Jackson Hole highlights: Powell’s cutting rates, Bailey’s lifting weights
Central bankers from all over the world descend on the small Wyoming town of Jackson Hole last week for a weekend of ruminating, speculating and pontificating.
The conference came at an important time for the central banking community, with inflation in abeyance around the world and the easing cycle gradually getting underway.
Here are the four main takeaways from the annual central banking shindig:
Jerome Powell: Cuts are coming
With the eyes of the world watching, Jerome Powell’s headline slot at the p̶y̶r̶a̶m̶i̶d̶ s̶t̶a̶g̶e Jackson Hole Symposium did not disappoint.
His message was unmistakably dovish. “The time has come for policy to adjust,” Powell said, pointing to growing downside risks after those labour market figures back in early August.
Powell confirmed that the Fed would not welcome any further downturn in the labour market and left the door open for a 50 basis point cut at the Fed’s next meeting in September.
But remember, at the turn of the year markets had almost fully priced in a rate cut for March. The big question is whether the Fed has already waited too long.
Ian Shepherdson, chair and chief economist at Pantheon Macroeconomics thinks so. “The inflation pipeline is very benign, and the hard inflation data will continue to catch up to this reality. The Fed now has to catch up too,” he said.
Bank of England Governor sheds pounds
While Powell stands poised to cut rates, Andrew Bailey appears to have been lifting weights. The increasingly svelte Governor told The Sunday Times that he had successfully managed to shed some pounds over the summer.
“It’s been an unsuccessful ambition for some time, but during this summer I have had success,” he told the newspaper. “I’m happy to reduce something else as well as inflation,” he added.
Bailey’s own speech on Friday was cautiously optimistic about the inflation outlook. “The second-round inflation effects appear to be smaller than we expected. But it is too early to declare victory,” he said.
ECB less optimistic
Philip Lane, chief economist at the European Central Bank (ECB), sounded less confident that inflation was under control than his counterparts at the Bank and the Fed.
“The return to target is not yet secure,” Lane said. “The monetary policy stance will have to remain in restrictive territory for as long as needed,” he stressed.
Nevertheless, Lane still noted that the ECB faced risks on both sides, warning that if rates stayed relatively high, the eurozone’s budding recovery could be quashed.
“A rate path that is too high for too long would deliver chronically below-target inflation over the medium term and would be inefficient in terms of minimizing the side effects on output and employment.”
US jobs market nears tipping point
When interest rates first started rising in 2022, policymakers were deeply concerned about the potential impact on unemployment. It was widely thought that unemployment would have to rise significantly for inflation to fall.

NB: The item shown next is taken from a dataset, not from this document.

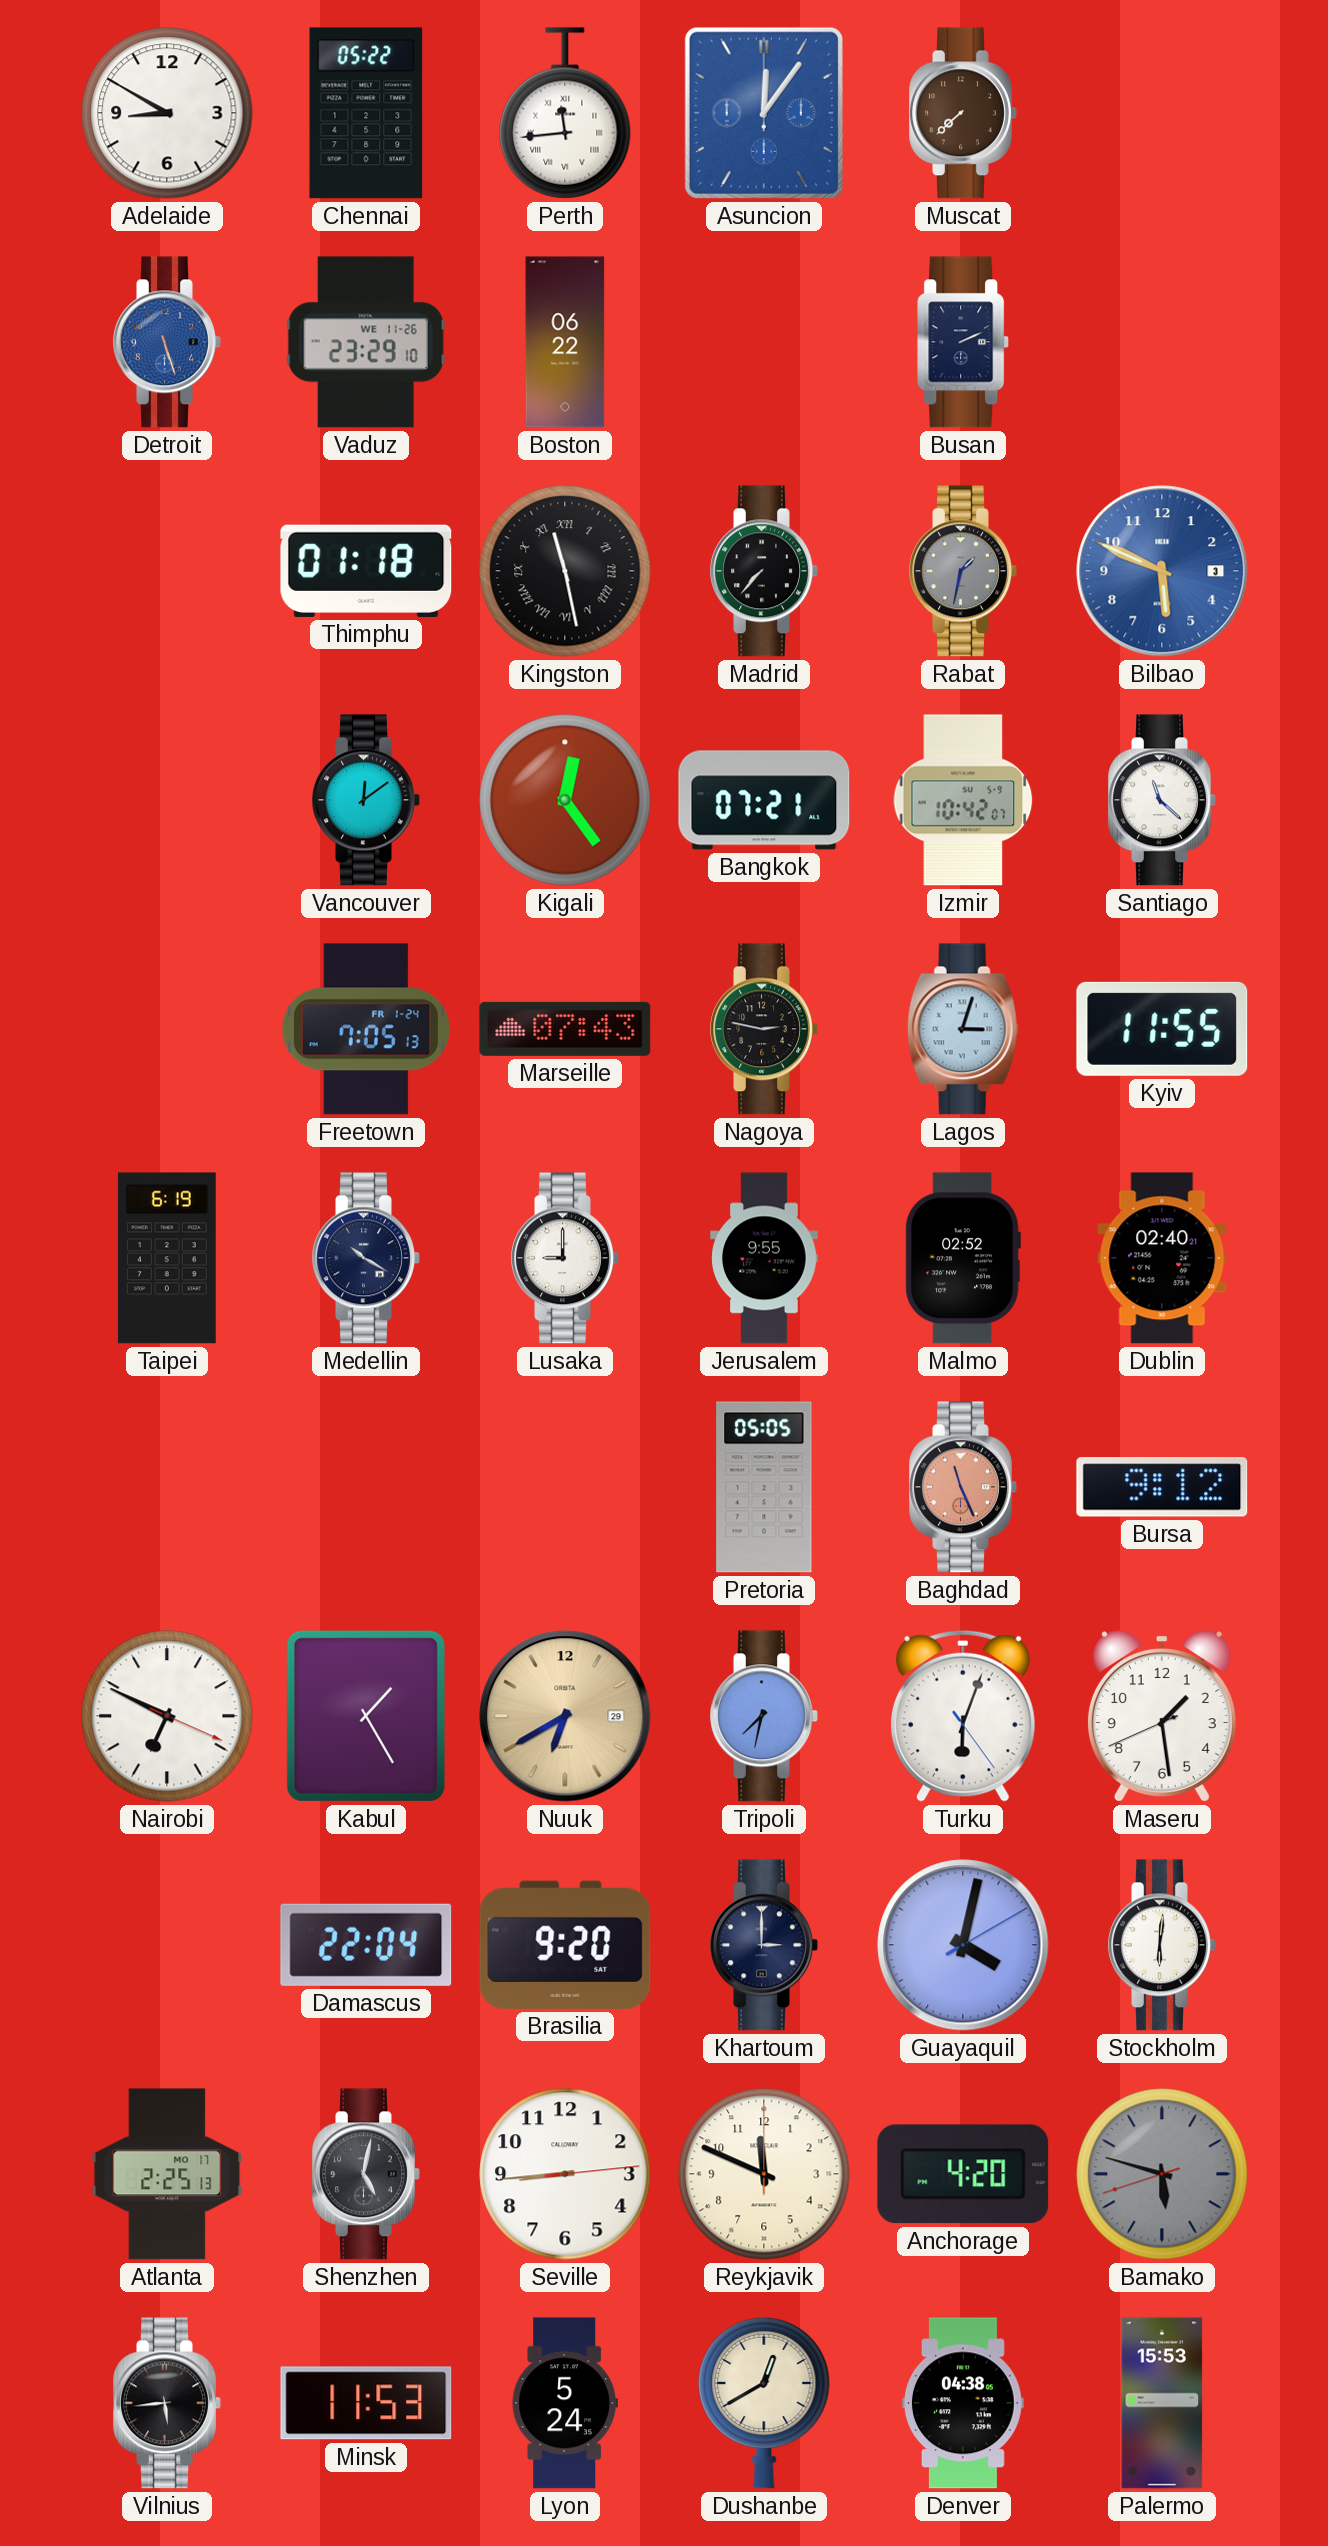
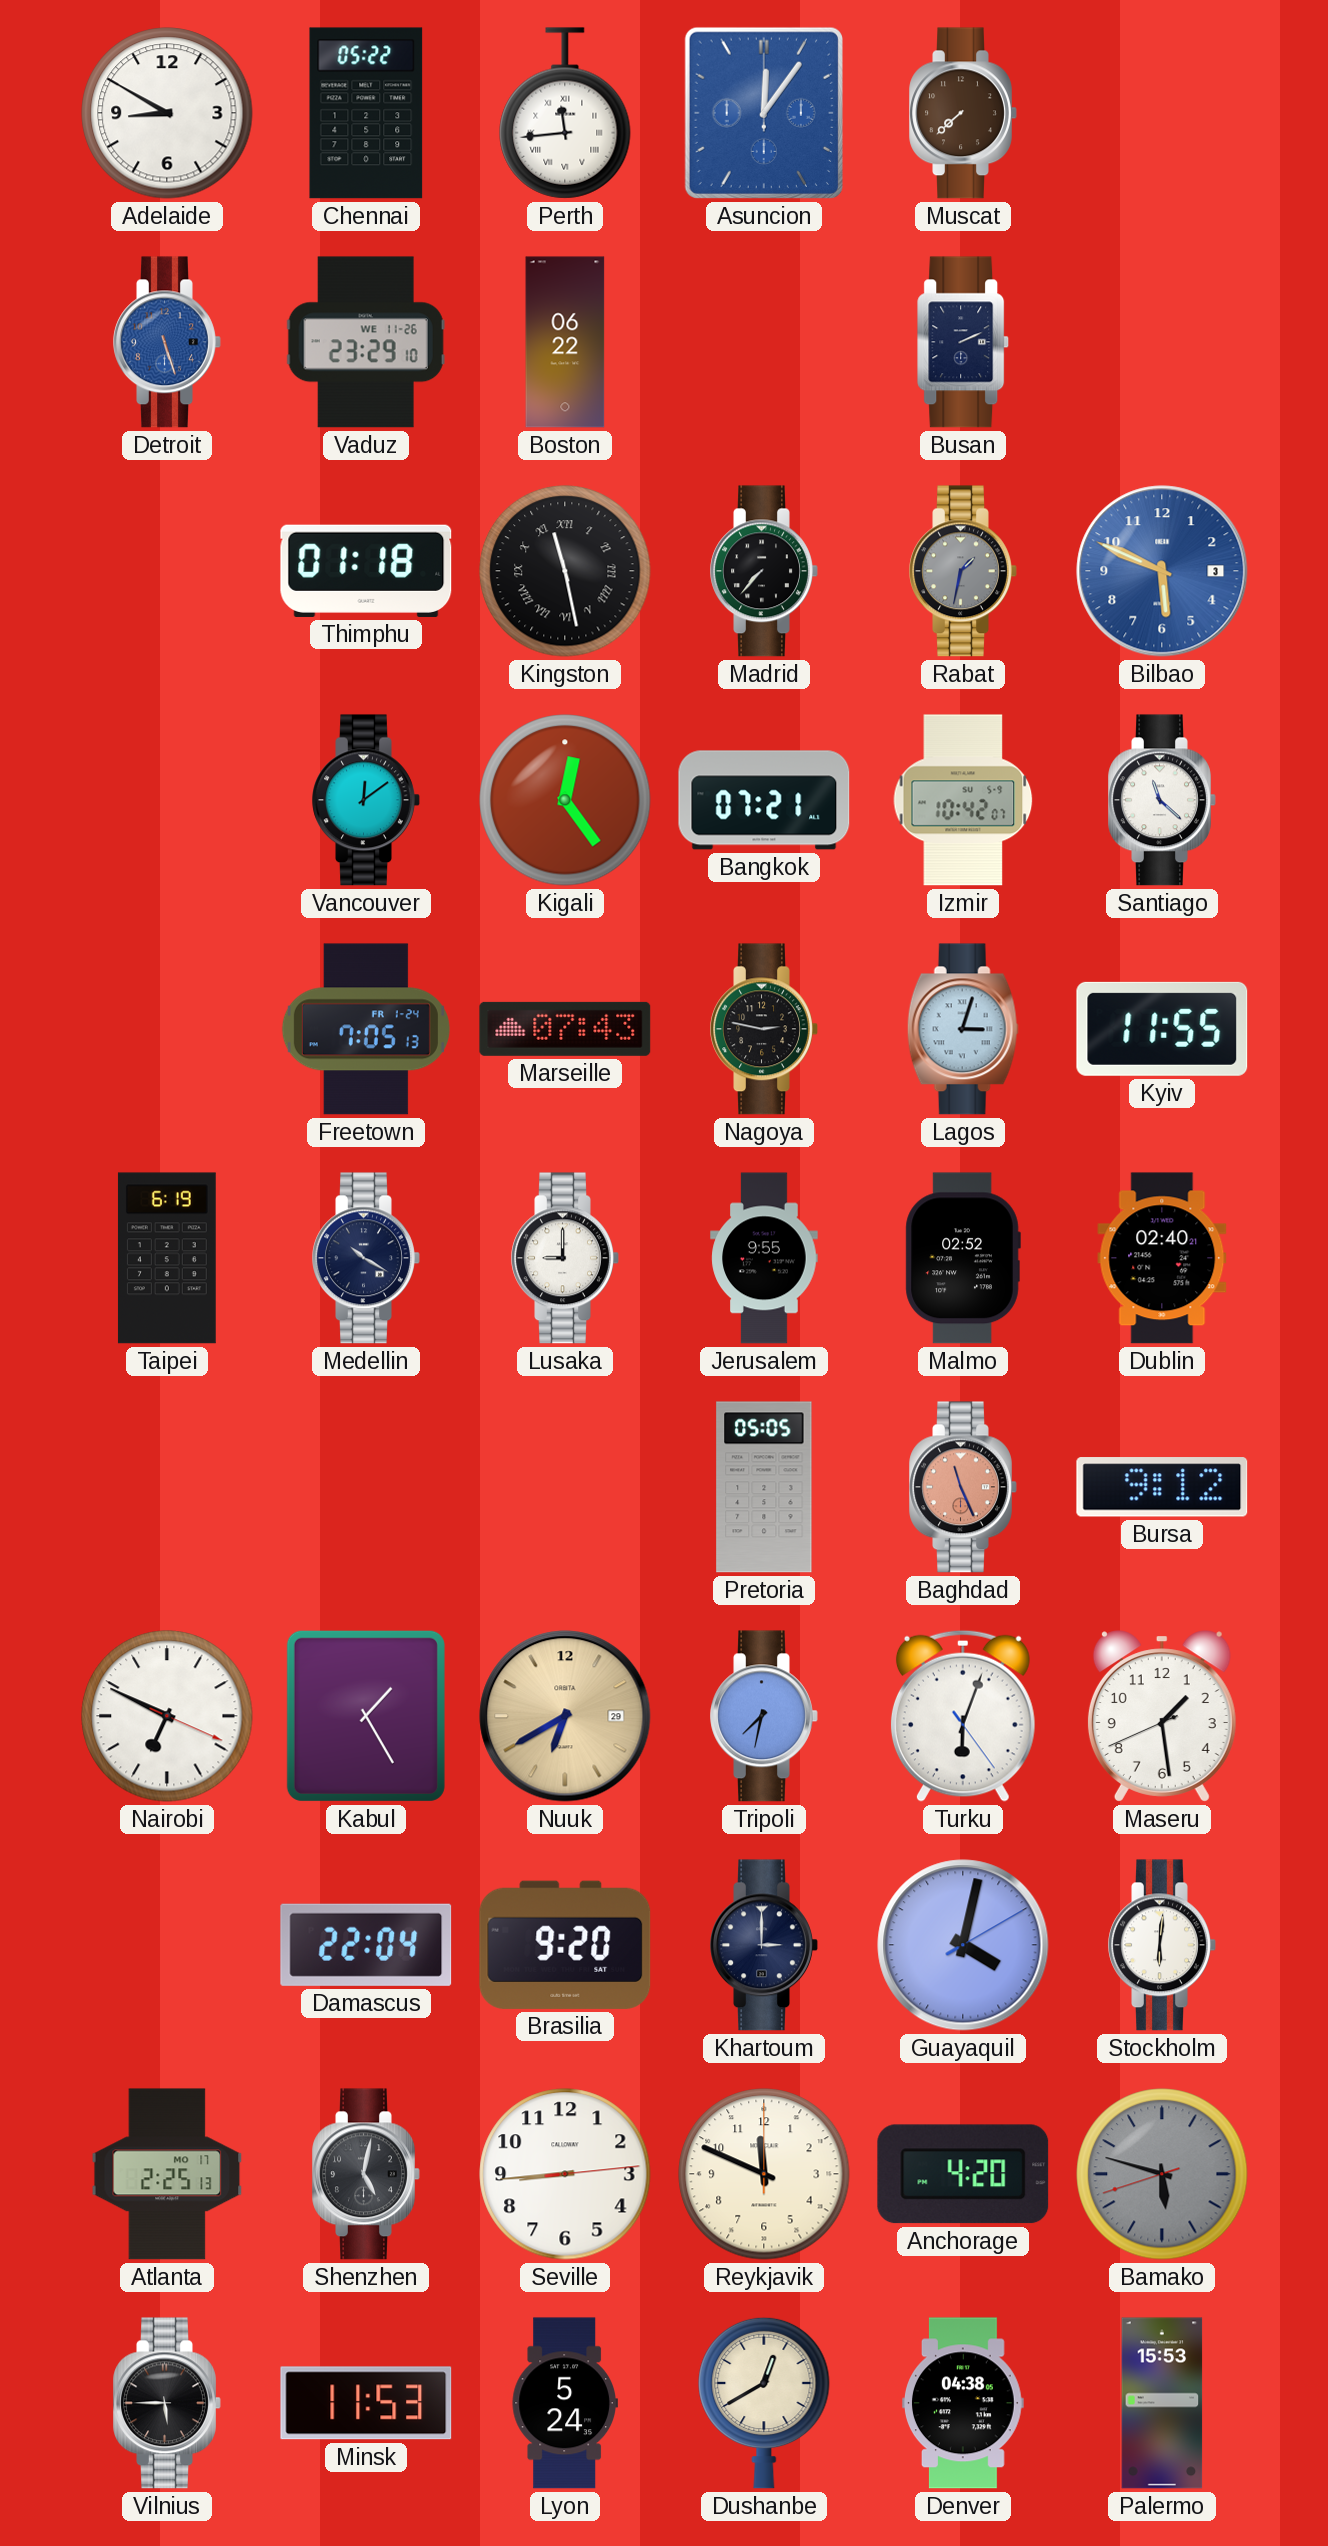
Vilnius: 5:44 -> 5:45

As it has happened, price pressures have managed to dissipate without a substantial increase in unemployment. Instead the number of job openings has come down dramatically, contributing to a looser labour market without putting people out of work.
However, according to new research presented at Jackson Hole, the US labour market is nearing a tipping point where unemployment will start to rise much more rapidly as jobs growth slows.
The research, presented by Pierpaolo Benigno of the University of Bern and Gauti B. Eggertsson of Brown University, bolsters the case for more aggressive rate cuts.